Eric and I have been working on our HoME for going on five years now, and during that time I’ve revised my evaluation and ranking systems on many, many occasions. What I haven’t done, at least not with proper transparency, is to share the totality of my method with our readers. The primary reason for holding back, I suppose, is that even I wasn’t comfortable with where I was. Also, process posts aren’t so fun to read or write. But it’s time. More and more people are checking out the HoME (thank you!), and with exposure can come criticism. I’m quite critical of other systems that don’t explain how they arrive where they arrive, so I want to correct for that concern here.
What I’m going to do in this post is explain how I convert BBREF WAR to my seasonal WAR totals. Then I explain how I use seasonal WAR totals to rank players.

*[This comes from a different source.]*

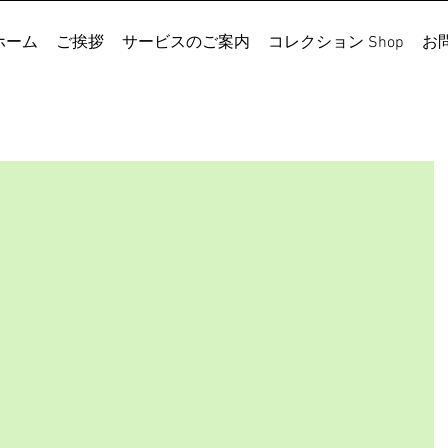
ホーム
ご挨拶
サービスのご案内
コレクション Shop
お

The two most commonly cited WARs come from our friends at Baseball Reference and Fangraphs. I used to employ a combination of the WAR ratings on each site. I few years ago, however, I stopped using Fangraphs. There are two reasons, both pretty simple. First, I have to admit that I don’t quite understand everything that goes into FG WAR. I’m not suggesting they’re hiding anything. I don’t know that they are. But I understand everything at BBREF and not at FG. It’s easier for me to justify that which I understand, so I use BBREF WAR only. The second reason lacks good science, but I hold to it anyway. The Fangraphs system produces results that I just don’t buy. For example, they say that Don Sutton is the 14th best pitcher ever by career WAR. Tommy John is 22nd, Jim Kaat 27th. Over at BBREF, Sutton is 30th, John 48th, and Kaat 130th. I buy what BBREF is selling, at FG, not so much. Perhaps if I understood exactly why Sutton, for example, grades as he does, I could be swayed. But I don’t think I do.
If you were to ask me which seasonal WAR is more predictive of future results, I’d go with FG. If you were to ask me which seasonal WAR better represents what should have happened, I’d again pick FG. But I don’t think either is what WAR should be about when determining the best players ever. I think it should measure results – what actually happened. And for me, BBREF does that better than FG.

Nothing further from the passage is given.